## ACTION ITEM
A stretch of the entries below is to be set down exactly, running from the line with "We ship out an educational" through the line with "guide within days. Then, each", both included, and no other line.

## THE DATA
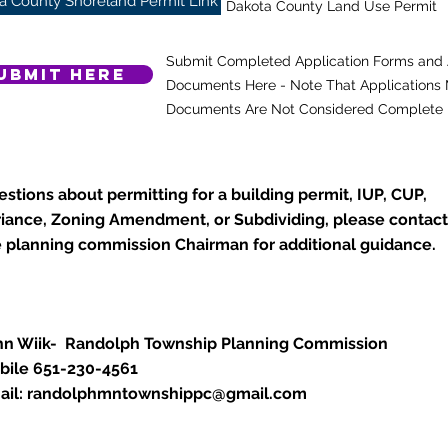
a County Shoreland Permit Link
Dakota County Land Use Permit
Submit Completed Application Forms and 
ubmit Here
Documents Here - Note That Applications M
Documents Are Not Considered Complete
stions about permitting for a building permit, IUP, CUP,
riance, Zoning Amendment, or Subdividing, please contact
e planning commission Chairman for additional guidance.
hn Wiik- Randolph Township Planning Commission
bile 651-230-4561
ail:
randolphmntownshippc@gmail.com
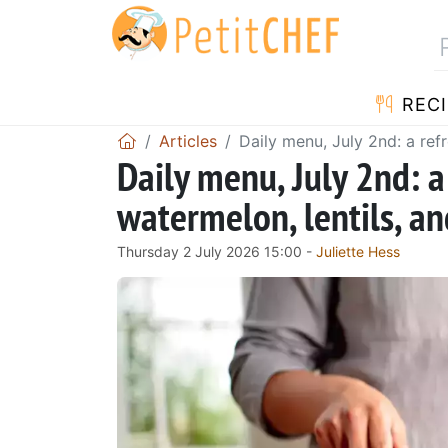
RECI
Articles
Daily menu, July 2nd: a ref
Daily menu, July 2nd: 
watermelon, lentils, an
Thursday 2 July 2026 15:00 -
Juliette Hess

...

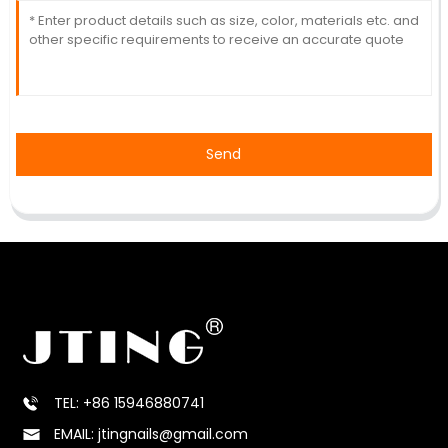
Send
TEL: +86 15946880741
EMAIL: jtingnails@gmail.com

...

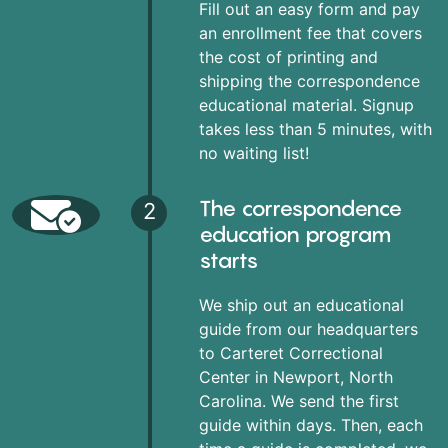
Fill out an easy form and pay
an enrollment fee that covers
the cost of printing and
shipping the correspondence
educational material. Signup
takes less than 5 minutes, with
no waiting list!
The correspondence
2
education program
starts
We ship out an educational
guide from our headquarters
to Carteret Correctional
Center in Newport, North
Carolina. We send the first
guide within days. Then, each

## SOLVED EXERCISE
We ship out an educational
guide from our headquarters
to Carteret Correctional
Center in Newport, North
Carolina. We send the first
guide within days. Then, each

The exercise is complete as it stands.